Problem to work on -
Write out exactly the lines of the entries below, from the first through the line containing "The image size is (896, 2576).", and nothing beyond them.
(Beginning of Material provided)
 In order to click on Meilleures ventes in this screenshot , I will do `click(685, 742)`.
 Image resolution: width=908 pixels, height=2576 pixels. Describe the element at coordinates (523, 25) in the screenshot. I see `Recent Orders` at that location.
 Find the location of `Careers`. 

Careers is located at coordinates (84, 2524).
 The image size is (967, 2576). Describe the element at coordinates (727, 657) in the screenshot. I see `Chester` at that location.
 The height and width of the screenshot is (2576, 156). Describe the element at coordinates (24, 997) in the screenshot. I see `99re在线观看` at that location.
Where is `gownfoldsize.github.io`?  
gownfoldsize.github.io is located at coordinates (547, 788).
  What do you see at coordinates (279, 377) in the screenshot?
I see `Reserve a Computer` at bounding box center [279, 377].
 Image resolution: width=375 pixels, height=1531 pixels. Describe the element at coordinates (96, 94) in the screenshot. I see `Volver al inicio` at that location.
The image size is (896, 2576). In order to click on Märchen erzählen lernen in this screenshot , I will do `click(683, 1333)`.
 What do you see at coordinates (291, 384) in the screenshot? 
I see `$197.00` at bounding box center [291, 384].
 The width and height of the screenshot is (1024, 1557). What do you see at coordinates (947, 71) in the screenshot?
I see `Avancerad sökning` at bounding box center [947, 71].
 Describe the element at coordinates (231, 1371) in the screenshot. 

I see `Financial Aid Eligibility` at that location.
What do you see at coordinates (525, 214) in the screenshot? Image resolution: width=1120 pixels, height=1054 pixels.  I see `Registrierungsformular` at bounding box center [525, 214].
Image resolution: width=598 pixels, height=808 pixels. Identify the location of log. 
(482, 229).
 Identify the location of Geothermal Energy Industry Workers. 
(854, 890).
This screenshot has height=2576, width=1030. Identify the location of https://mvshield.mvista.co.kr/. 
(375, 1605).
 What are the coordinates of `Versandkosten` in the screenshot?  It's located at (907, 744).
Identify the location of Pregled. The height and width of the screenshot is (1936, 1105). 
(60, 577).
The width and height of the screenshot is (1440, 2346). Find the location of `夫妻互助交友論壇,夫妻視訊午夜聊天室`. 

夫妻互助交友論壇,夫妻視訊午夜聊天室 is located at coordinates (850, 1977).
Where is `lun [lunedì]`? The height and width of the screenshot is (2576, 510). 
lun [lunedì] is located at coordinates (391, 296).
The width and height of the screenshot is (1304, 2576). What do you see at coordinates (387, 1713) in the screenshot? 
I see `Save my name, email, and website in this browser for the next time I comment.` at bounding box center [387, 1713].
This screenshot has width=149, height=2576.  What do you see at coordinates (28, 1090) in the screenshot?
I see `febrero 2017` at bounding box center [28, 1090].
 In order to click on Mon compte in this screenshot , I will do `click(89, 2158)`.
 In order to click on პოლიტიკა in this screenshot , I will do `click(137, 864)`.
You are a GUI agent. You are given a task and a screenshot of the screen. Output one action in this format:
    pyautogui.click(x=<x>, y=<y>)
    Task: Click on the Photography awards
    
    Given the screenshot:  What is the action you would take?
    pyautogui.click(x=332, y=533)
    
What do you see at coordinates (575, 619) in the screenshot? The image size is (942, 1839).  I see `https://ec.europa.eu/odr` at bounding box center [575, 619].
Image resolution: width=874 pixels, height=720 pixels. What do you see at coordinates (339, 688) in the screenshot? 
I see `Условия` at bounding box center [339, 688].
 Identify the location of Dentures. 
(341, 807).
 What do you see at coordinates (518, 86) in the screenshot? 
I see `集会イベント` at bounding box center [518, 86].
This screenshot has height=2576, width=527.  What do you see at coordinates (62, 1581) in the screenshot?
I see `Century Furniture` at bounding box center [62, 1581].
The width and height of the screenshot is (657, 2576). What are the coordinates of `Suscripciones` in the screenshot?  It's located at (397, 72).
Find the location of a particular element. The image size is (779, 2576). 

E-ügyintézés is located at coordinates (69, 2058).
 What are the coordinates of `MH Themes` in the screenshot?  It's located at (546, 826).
(End of Material provided)
Answer to the exercise -
 In order to click on Meilleures ventes in this screenshot , I will do `click(685, 742)`.
 Image resolution: width=908 pixels, height=2576 pixels. Describe the element at coordinates (523, 25) in the screenshot. I see `Recent Orders` at that location.
 Find the location of `Careers`. 

Careers is located at coordinates (84, 2524).
 The image size is (967, 2576). Describe the element at coordinates (727, 657) in the screenshot. I see `Chester` at that location.
 The height and width of the screenshot is (2576, 156). Describe the element at coordinates (24, 997) in the screenshot. I see `99re在线观看` at that location.
Where is `gownfoldsize.github.io`?  
gownfoldsize.github.io is located at coordinates (547, 788).
  What do you see at coordinates (279, 377) in the screenshot?
I see `Reserve a Computer` at bounding box center [279, 377].
 Image resolution: width=375 pixels, height=1531 pixels. Describe the element at coordinates (96, 94) in the screenshot. I see `Volver al inicio` at that location.
The image size is (896, 2576). In order to click on Märchen erzählen lernen in this screenshot , I will do `click(683, 1333)`.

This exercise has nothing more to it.